The exemption criteria are based on European Union (EU) recommendation 2003/361/EC as follows:
- Small: less than 50 employees, and either turnover or gross assets not exceeding €10 million
- Medium: less than 250 employees and either turnover not exceeding €50 million or gross assets of less than €43 million.
- The legislation currently exempts non-trading domestic related party transactions from transfer pricing provisions subject to meeting certain conditions and the anti-avoidance measures. This amendment applies to chargeable periods beginning on or after 1 January 2022.
- For computations of capital allowances and chargeable gains or losses, the transfer pricing rules apply in respect of transactions relating to assets that have a market value of over €25 million or where the capital expenditure incurred on an asset is over €25 million.

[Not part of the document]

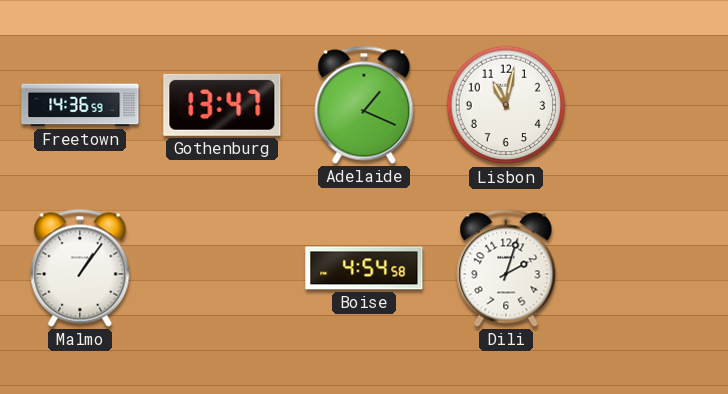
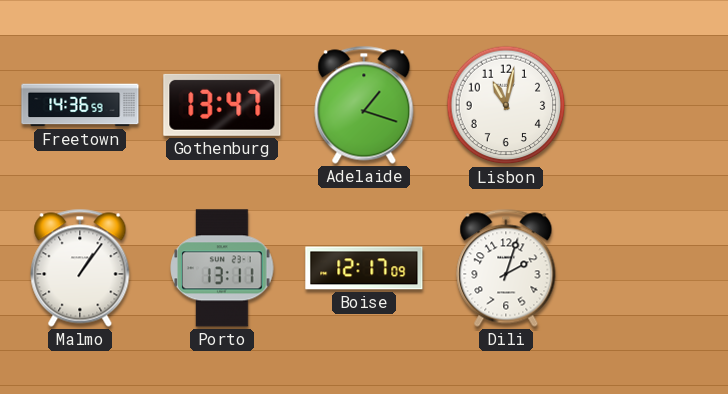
Adelaide: 1:19 -> 1:18
Porto: none -> 13:11
Boise: 4:54 -> 12:17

- With a corporate tax rate of 12.5%, there was concern initially in Ireland with a proposed 15% (or higher) global minimum corporate tax rate. Nonetheless, Irish policymakers have broadly welcomed the Pillar 2 agreement at a 15% tax rate as it removes the possibility of increase in this rate. In addition, the existing 12.5% rate will be retained for groups with global turnover of less than €750 million. Like many other EU states, Ireland’s domestic legislation is intended to follow the EU directive, which has yet to be agreed and could be subject to delay.

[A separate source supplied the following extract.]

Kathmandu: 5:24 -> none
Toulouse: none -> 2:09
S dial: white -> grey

- Ireland has not implemented a digital services tax at present although the EU and OECD have proposals to allocate a portion of profits based on the location of consumers. The EU interim proposal is a simple 3% turnover based tax. There is a possibility that the EU will push its own proposals.
- Revenue has recently placed a great focus on improving the standards of transfer pricing documentation and economic analyses via reviews of taxpayer and agent “behaviour”. It will expect local reviews of functions, assets and risks, accurate characterisation, and high-quality TP documentation, otherwise penalties may be sought. Revenue is very keen to stress the benefits of “cooperative compliance”.
- The economic fallout of COVID-19 has a widespread impact and as a result of which an increase in transfer pricing, Corporation Tax enquiries globally is expected. All MNCs should be reviewing their potential exposure to transfer pricing enquiries and updating documentation accordingly.
- Where supply chains have been disrupted or work brought to a halt due to lockdown measures, profits might have been hugely impacted. Comparable companies will often have been affected in the exact same way as multinational groups, but evidence must be gathered and documented contemporaneously.